From: Tejun Heo <tj-DgEjT+Ai2ygdnm+yROfE0A@public.gmane.org>
To: Andy Lutomirski <luto-kltTT9wpgjJwATOyAt5JVQ@public.gmane.org>
Cc: Ingo Molnar <mingo-H+wXaHxf7aLQT0dZR+AlfA@public.gmane.org>,
Mike Galbraith
<umgwanakikbuti-Re5JQEeQqe8AvxtiuMwx3w@public.gmane.org>,
"linux-kernel-u79uwXL29TY76Z2rM5mHXA@public.gmane.org"
<linux-kernel-u79uwXL29TY76Z2rM5mHXA@public.gmane.org>,
kernel-team-b10kYP2dOMg@public.gmane.org,
"open list:CONTROL GROUP (CGROUP)"
<cgroups-u79uwXL29TY76Z2rM5mHXA@public.gmane.org>,
Andrew Morton
<akpm-de/tnXTf+JLsfHDXvbKv3WD2FQJk+8+b@public.gmane.org>,
Paul Turner <pjt-hpIqsD4AKlfQT0dZR+AlfA@public.gmane.org>,
Li Zefan <lizefan-hv44wF8Li93QT0dZR+AlfA@public.gmane.org>,
Linux API <linux-api-u79uwXL29TY76Z2rM5mHXA@public.gmane.org>,
Peter Zijlstra <peterz-wEGCiKHe2LqWVfeAwA7xHQ@public.gmane.org>,
Johannes Weiner <hannes-druUgvl0LCNAfugRpC6u6w@public.gmane.org>,
Linus Torvalds
<torvalds-de/tnXTf+JLsfHDXvbKv3WD2FQJk+8+b@public.gmane.org>
Subject: Re: [Documentation] State of CPU controller in cgroup v2
Date: Mon, 29 Aug 2016 18:20:48 -0400 [thread overview]
Message-ID: <20160829222048.GH28713@mtj.duckdns.org> (raw)
In-Reply-To: <CALCETrUWn1ux-ZRJoMjFCuP1aQrPOo3oTPD7k-ojsaov29NsRw-JsoAwUIsXosN+BqQ9rBEUg@public.gmane.org>
Hello, Andy.
Sorry about the delay.

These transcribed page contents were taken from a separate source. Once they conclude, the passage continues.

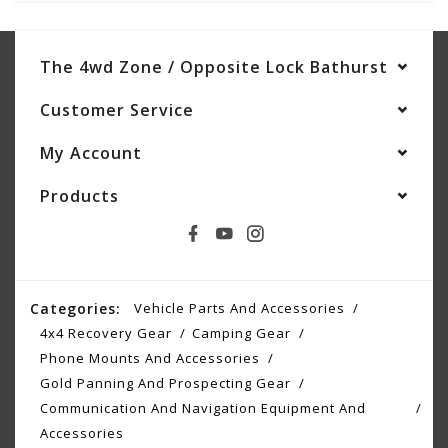
The 4wd Zone / Opposite Lock Bathurst
Customer Service
My Account
Products
Categories:
Vehicle Parts And Accessories
4x4 Recovery Gear
Camping Gear
Phone Mounts And Accessories
Gold Panning And Prospecting Gear
Communication And Navigation Equipment And
Accessories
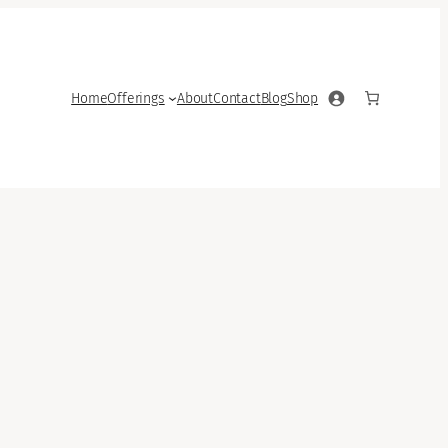
Home
Offerings
About
Contact
Blog
Shop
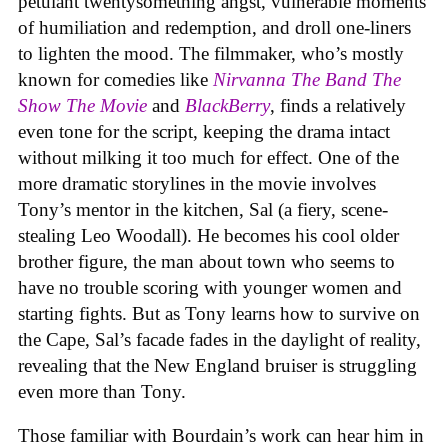
petulant twentysomething angst, vulnerable moments
of humiliation and redemption, and droll one-liners
to lighten the mood. The filmmaker, who’s mostly
known for comedies like
Nirvanna The Band The
Show The Movie
and
BlackBerry
, finds a relatively
even tone for the script, keeping the drama intact
without milking it too much for effect. One of the
more dramatic storylines in the movie involves
Tony’s mentor in the kitchen, Sal (a fiery, scene-
stealing Leo Woodall). He becomes his cool older
brother figure, the man about town who seems to
have no trouble scoring with younger women and
starting fights. But as Tony learns how to survive on
the Cape, Sal’s facade fades in the daylight of reality,
revealing that the New England bruiser is struggling
even more than Tony.
Those familiar with Bourdain’s work can hear him in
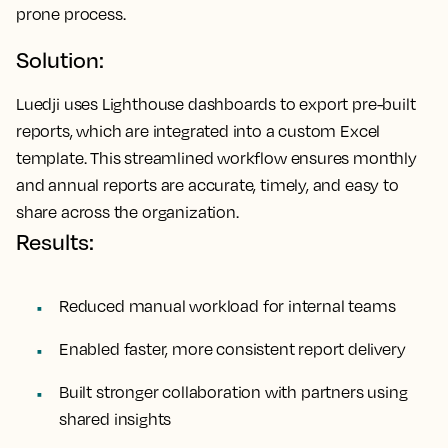
prone process.
Solution:
Luedji uses Lighthouse dashboards to export pre-built
reports, which are integrated into a custom Excel
template. This streamlined workflow ensures monthly
and annual reports are accurate, timely, and easy to
share across the organization.
Results:
Reduced manual workload for internal teams
Enabled faster, more consistent report delivery
Built stronger collaboration with partners using
shared insights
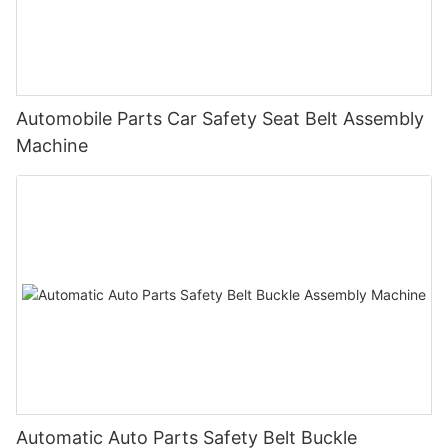
Automobile Parts Car Safety Seat Belt Assembly
Machine
Automatic Auto Parts Safety Belt Buckle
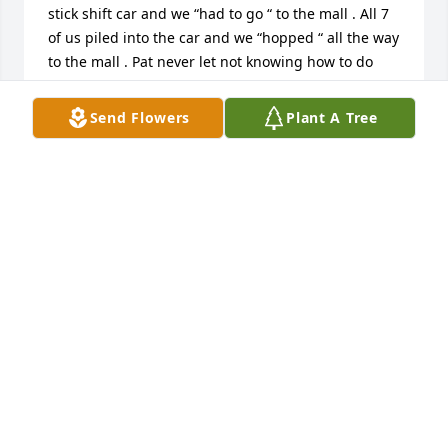
stick shift car and we “had to go “ to the mall . All 7 
of us piled into the car and we “hopped “ all the way 
to the mall . Pat never let not knowing how to do 
something deter her . Another time we had a family 
trip to the beach in her little camper . It was fun but 
Send Flowers
Plant A Tree
going to the bathroom meant that we had to roll 
over the other 6 lying beside us . Space never kept 
Pat from a trip or family fun . 

Family traditions were important . She would come 
to Ky for Christmas. We were always amazed at how 
she could pack Santa Clause and presents for 
everyone in a car . Most people would have needed 
a U-Haul . She also insisted for other holidays we 
follow the past , like watermelon  and a big family 
picnic on the 4th and family gathering and food for 
Memorial Day . 

Pat was

Always happy to see us.she and Blackie always 
made sure to entertain and feed us . Teresa and 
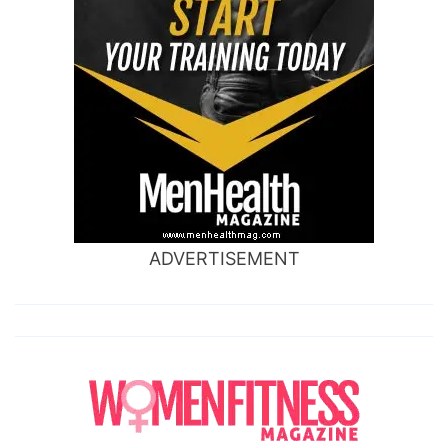
ADVERTISEMENT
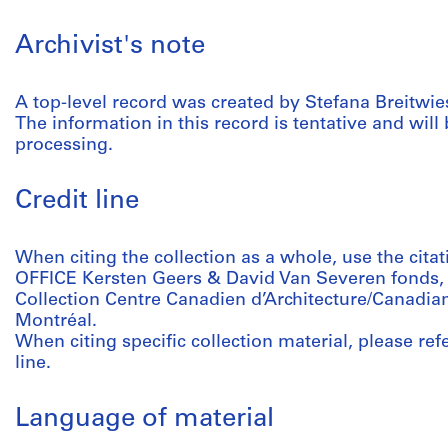
Archivist's note
A top-level record was created by Stefana Breitwiese
The information in this record is tentative and will 
processing.
Credit line
When citing the collection as a whole, use the citat
OFFICE Kersten Geers & David Van Severen fonds,
Collection Centre Canadien d’Architecture/Canadian
Montréal.
When citing specific collection material, please refer
line.
Language of material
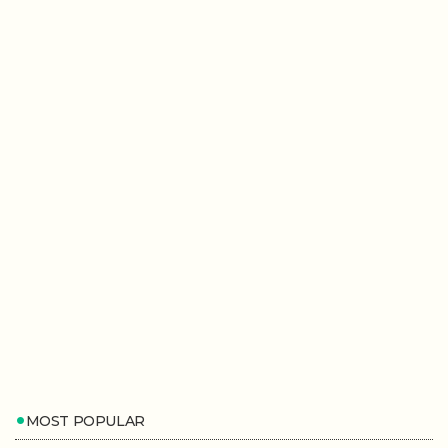
MOST POPULAR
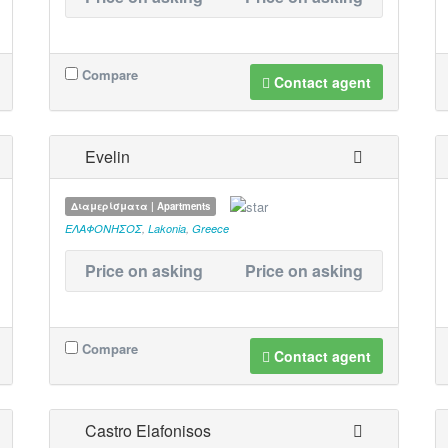
Compare
Contact agent
Evelin
Διαμερίσματα | Apartments
ΕΛΑΦΟΝΗΣΟΣ
,
Lakonia
,
Greece
Price on asking
Price on asking
Compare
Contact agent
Castro Elafonisos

Was kinda overwhelmed with other things.
On Sat, Aug 20, 2016 at 11:45:55AM -0700, Andy Lutomirski wrote:
> > This becomes clear whenever an entity is allocating memory on behalf
> > of someone else - get_user_pages(), khugepaged, swapoff and so on (and
> > likely userfaultfd too). When a task is trying to add a page to a
> > VMA, the task might not have any relationship with the VMA other than
> > that it's operating on it for someone else. The page has to be
> > charged to whoever is responsible for the VMA and the only ownership
> > which can be established is the containing mm_struct.
>
> This surprises me a bit. If I do access_process_vm(), then I would
> have expected the charge to go the caller, not the mm being accessed.

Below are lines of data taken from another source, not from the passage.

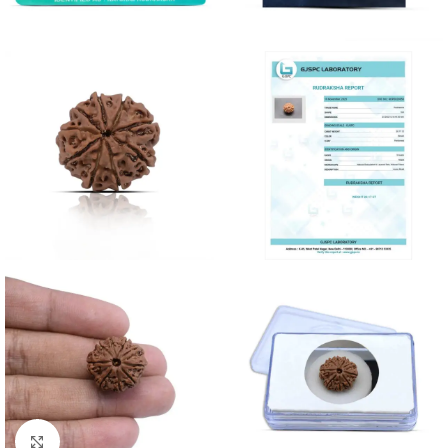
Click to enlarge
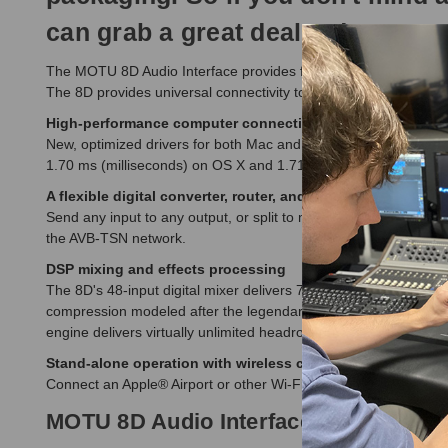
can grab a great deal today!
The MOTU 8D Audio Interface provides four channels of professio
The 8D provides universal connectivity to your Mac or PC throu
High-performance computer connectivity
New, optimized drivers for both Mac and PC deliver ultra-low l
1.70 ms (milliseconds) on OS X and 1.71 ms on Windows over U
A flexible digital converter, router, and splitter
Send any input to any output, or split to multiple output chan
the AVB-TSN network.
DSP mixing and effects processing
The 8D's 48-input digital mixer delivers 7 stereo aux busses, 3
compression modeled after the legendary LA-2A compressor. If y
engine delivers virtually unlimited headroom and the utmost in s
Stand-alone operation with wireless contro
l
Connect an Apple® Airport or other Wi-Fi router with a standard
MOTU 8D Audio Interface Features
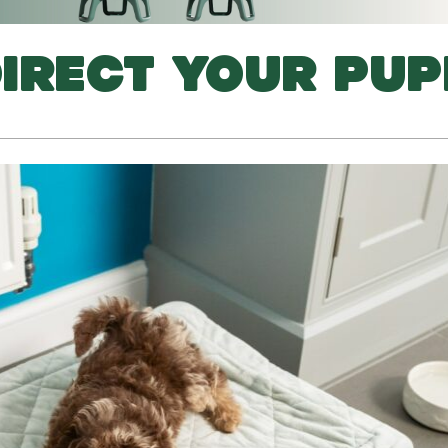
IRECT YOUR PUP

It does and should go the target mm. Who faults in a page shouldn't
be the final determinant in the ownership; otherwise, we end up in
situations where the ownership changes due to, for example,
fluctuations in page fault pattern. It doesn't make semantical sense
either. If a kthread is doing PIO for a process, why would it get
charged for the memory it's faulting in?
> What happens if a program calls read(2), though? A page may be
> inserted into page cache on behalf of an address_space without any
> particular mm being involved. There will usually be a calling task,
> though.
Most faults are synchronous and the faulting thread is a member of the
mm to be charged, so this usually isn't an issue. I don't think there
are places where we populate an address_space without knowing who it
is for (as opposed / in addition to who the operator is).

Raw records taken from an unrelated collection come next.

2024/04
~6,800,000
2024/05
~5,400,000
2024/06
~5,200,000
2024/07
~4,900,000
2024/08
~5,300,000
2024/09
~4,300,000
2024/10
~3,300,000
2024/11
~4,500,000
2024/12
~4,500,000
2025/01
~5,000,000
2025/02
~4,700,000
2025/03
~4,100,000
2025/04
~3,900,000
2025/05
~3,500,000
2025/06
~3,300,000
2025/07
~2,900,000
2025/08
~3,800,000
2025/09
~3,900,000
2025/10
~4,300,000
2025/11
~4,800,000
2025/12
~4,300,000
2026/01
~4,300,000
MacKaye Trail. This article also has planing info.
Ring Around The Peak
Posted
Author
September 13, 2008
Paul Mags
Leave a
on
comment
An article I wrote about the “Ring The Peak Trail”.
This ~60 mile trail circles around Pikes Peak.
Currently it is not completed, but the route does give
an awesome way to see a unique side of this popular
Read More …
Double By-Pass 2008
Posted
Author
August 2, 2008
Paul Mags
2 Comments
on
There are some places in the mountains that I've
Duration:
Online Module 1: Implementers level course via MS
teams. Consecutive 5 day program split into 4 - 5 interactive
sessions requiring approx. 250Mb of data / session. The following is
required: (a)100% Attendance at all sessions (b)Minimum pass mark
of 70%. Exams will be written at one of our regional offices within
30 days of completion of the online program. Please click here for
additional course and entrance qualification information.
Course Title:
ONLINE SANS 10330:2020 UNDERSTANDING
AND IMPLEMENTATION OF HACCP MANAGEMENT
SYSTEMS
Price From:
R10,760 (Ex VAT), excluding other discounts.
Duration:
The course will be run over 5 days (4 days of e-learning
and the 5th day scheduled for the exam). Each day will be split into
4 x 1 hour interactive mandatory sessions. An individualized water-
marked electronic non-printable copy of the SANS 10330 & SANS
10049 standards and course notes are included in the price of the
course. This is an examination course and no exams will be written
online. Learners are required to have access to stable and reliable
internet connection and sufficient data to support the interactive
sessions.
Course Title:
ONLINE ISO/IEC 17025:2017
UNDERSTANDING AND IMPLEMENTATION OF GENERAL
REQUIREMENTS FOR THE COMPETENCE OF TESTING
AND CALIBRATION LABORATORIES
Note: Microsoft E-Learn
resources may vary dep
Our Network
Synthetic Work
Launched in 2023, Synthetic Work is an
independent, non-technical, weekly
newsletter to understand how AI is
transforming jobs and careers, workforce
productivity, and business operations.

> But this is all very memcg-specific. What about other cgroups? I/O
> is per-task, right? Scheduling is definitely per-task.
They aren't separate. Think about IOs to write out page cache, CPU
cycles spent reclaiming memory or encrypting writeback IOs. It's fine
to get more granular with specific resources but the semantics gets
messy for cross-resource accounting and control without proper
scoping.
> > Consider the scenario where you have somebody faulting on behalf of a
> > foreign VMA, but the thread who created and is actively using that VMA
> > is in a different cgroup than the process leader. Who are we going to
> > charge? All possible answers seem erratic.
>
> Indeed, and this problem is probably not solvable in practice unless
> you charge all involved cgroups. But the caller's *mm* is entirely
> irrelevant here, so I don't see how this implies that cgroups need to
> keep tasks in the same process together. The relevant entities are
> the calling *task* and the target mm, and you're going to be
> hard-pressed to ensure that they belong to the same cgroup, so I think
> you need to be able handle weird cases in which there isn't an
> obviously correct cgroup to charge.
It is an erratic case which is caused by userland interface allowing
non-sensical configuration. We can accept it as a necessary trade-off
given big enough benefits or unavoidable constraints but it isn't
something to do willy-nilly.
> > For system-level and process-level operations to not step on each
> > other's toes, they need to agree on the granularity boundary -
> > system-level should be able to treat an application hierarchy as a
> > single unit. A possible solution is allowing rgroup hirearchies to
> > span across process boundaries and implementing cgroup migration
> > operations which treat such hierarchies as a single unit. I'm not yet
> > sure whether the boundary should be at program groups or rgroups.
>
> I think that, if the system cgroup manager is moving processes around
> after starting them and execing the final binary, there will be races
> and confusion, and no about of granularity fiddling will fix that.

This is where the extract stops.